Ana García Sanz will lead the visit to this unique monastery and focus on the Flemish works in the collection of paintings, which derive in part from the legacy of Princess Joana of Austria. Included are works by Adriaen Isenbrandt, Marcellus Coffermans, Michiel Coxie and Pieter Coecke van Aelst. There will be an opportunity to inspect the chapels in detail and to discuss works whose classification is more complex. Another highly relevant part of the collection is a series of tapestries entitled The Triumph of the Eucharist which Peter Paul Rubens designed for this monastery and which was woven in Brussels between 1628 and 1632 and donated by Isabel Clara Eugenia. There will also be an opportunity to visit spaces not usually included in a normal tourist visit such as the Reliquary or the Chapel of the Mystery.
4. Visit to The Royal Monastery of San Lorenzo de El Escorial and exhibition ‘El Bosco en El Escorial’
Curators of the Patrimonio Nacional will guide Members of CODART through the vast rooms of the Escorial-complex. This monastery once housed many well-known artworks of northern Masters such as Rogier van der Weyden and Jheronimus Bosch.
During the summer of 2016, El Escorial commemorates the 500th anniversary of Jheronimus Bosch’s death with the exhibition El Bosco en El Escorial. Three paintings by or once attributed to Bosch will be on display in the basilica of San Lorenzo el Real, the central building of El Escorial. Among the displayed works are the Escorial’s own Christ Crowned with Thorns and the Christ Carrying the Cross from the Royal Palace in Madrid. The panels will be accompanied by a series of tapestries that are inspired by the art of Bosch. These four tapestries were woven in Brussels before 1560 and display Bosch’s best-known panels such as The Haywain and The Garden of Earthly Delights. The exhibition is complemented with other works of art from the Spanish Royal Collections.
Optional: Visit to the Palacio Real de La Granja de San Ildefonso (19 June 2016)
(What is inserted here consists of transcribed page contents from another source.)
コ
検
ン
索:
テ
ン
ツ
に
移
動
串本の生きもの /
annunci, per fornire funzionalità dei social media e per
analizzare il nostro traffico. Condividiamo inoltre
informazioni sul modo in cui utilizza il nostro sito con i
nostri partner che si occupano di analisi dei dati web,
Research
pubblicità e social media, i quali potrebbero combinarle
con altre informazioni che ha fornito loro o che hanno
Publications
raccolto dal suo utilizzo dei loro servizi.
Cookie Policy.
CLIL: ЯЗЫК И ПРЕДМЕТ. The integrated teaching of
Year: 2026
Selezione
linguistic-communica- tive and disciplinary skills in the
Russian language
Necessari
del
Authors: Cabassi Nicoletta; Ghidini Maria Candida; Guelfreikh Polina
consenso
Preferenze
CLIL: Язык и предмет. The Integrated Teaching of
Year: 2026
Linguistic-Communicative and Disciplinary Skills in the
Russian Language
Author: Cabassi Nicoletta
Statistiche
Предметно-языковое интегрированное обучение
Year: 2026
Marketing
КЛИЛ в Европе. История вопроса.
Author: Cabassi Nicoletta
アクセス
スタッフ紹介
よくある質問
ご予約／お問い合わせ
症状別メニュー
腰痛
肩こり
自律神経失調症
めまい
Members of CODART can partake in an optional visit to the Museum of Tapestries in La Granja de San Ildefonso. The museum displays a part of the tapestries belonging to the Royal Collection of Spain. In particular the impressive Apocalypse Series, which was purchased by Philip II when he visited the Netherlands in 1556. It consists of eight pieces that were woven in the Brussels workshop of Willem Dermoyen between circa 1553-56. The museum also holds the three surviving tapestries belonging to the Spheres Series of which the design is traditionally attributed to Bernard van Orley. The Spheres depict the marine conquests of the Portuguese during the Age of Discovery. The Honours Series, another set of tapestries in La Granja, celebrates the election and coronation of Charles V as Holy Roman Emperor.
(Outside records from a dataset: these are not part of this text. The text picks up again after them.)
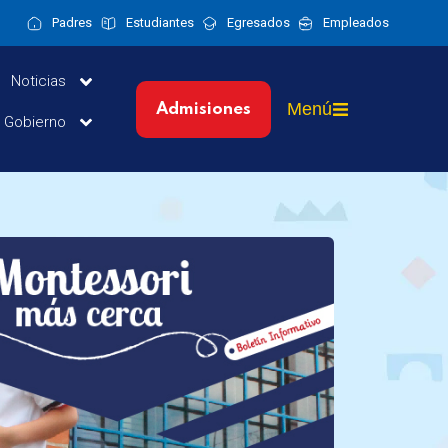
Padres
Estudiantes
Egresados
Empleados
Noticias
Menú
Admisiones
y Gobierno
La Granja was built by Henry IV of Spain in the Guadarrama mountains near Madrid as a hunting pavilion in 1450. Later, in 1721 the Royal Palace of San Ildefonso was built on these grounds by Philip V. The palace is designed according to popular European palace styles and its gardens and fountains are styled after Versailles. Apart from the Museum of Tapestries, the palace holds collections of 18th- and 19th-century paintings, sculptures, and items of furniture in the Empire, Regency, Louis XIV and Louis XV styles.